I am looking at a claim which our physician conducted a consult.  The referring "dr" is a PA.  My claim is not clearing my claim edits due to an NPI being necessary for the consult.  Can I bill a consult with a PA being listed as the referring?


----------



## MnTwins29 (Jan 22, 2014)

Yes.  In the CPT notes under consultations, it states that the service is provided "at the request of another physician or appropriate source..."   Further down, this "appropriate source" is defined as "e.g. Physician assistant, nurse practitioner, doctor of chiropratic..."  There are more listed, but to answer your question, yes, a PA can make the request for a consultation.


----------



## michelledeaton@yahoo.com (Jan 23, 2014)

*PA and consults.*

I did see that. Thank you for confirming.  

Can you tell me should I use the main doctor's NPI?  Would this be appropriate?


----------



## MnTwins29 (Jan 23, 2014)

I would use the PA's NPI


----------



## michelledeaton@yahoo.com (Jan 23, 2014)

*Pa npi*

I was informed by our office manager that a PA does not have an NPI.


----------



## mhstrauss (Jan 23, 2014)

michelledeaton@yahoo.com said:


> I was informed by our office manager that a PA does not have an NPI.

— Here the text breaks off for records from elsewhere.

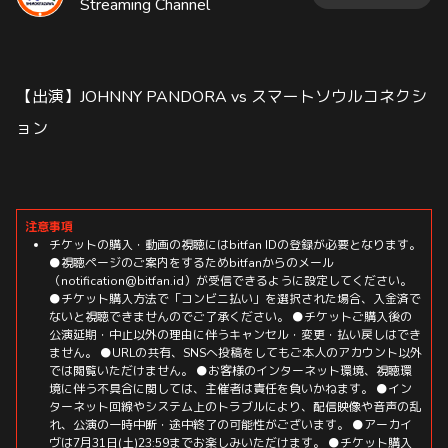
Streaming Channel
【出演】JOHNNY PANDORA vs スマートソウルコネクシ
ョン
注意事項
チケットの購入・動画の視聴にはbitfan IDの登録が必要となります。
●視聴ページのご案内をするためbitfanからのメール
（notification@bitfan.id）が受信できるように設定してください。
●チケット購入方法で「コンビニ払い」を選択された場合、入金済で
ないと視聴できませんのでご了承ください。 ●チケットご購入後の
公演延期・中止以外の理由に伴うキャンセル・変更・払い戻しはでき
ません。 ●URLの共有、SNSへ投稿をしてもご本人のアカウント以外
では閲覧いただけません。 ●お客様のインターネット環境、視聴環
境に伴う不具合に関しては、主催者は責任を負いかねます。 ●イン
ターネット回線やシステム上のトラブルにより、配信映像や音声の乱
れ、公演の一時中断・途中終了の可能性がございます。 ●アーカイ
ヴは7月31日(土)23:59までお楽しみいただけます。 ●チケット購入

All of our PA's (and NP's, PT's, OT's) have their own NPI's.  Does the PA bill out any services?  If yes, (s)he should have their own NPI.  You can search on this website:

https://npiregistry.cms.hhs.gov/NPPESRegistry/NPIRegistrySearch.do?subAction=reset&searchType=ind


----------



## MarcusM (Jan 24, 2014)

Remember to send a report to the referring source to complete the consultation requirements.


----------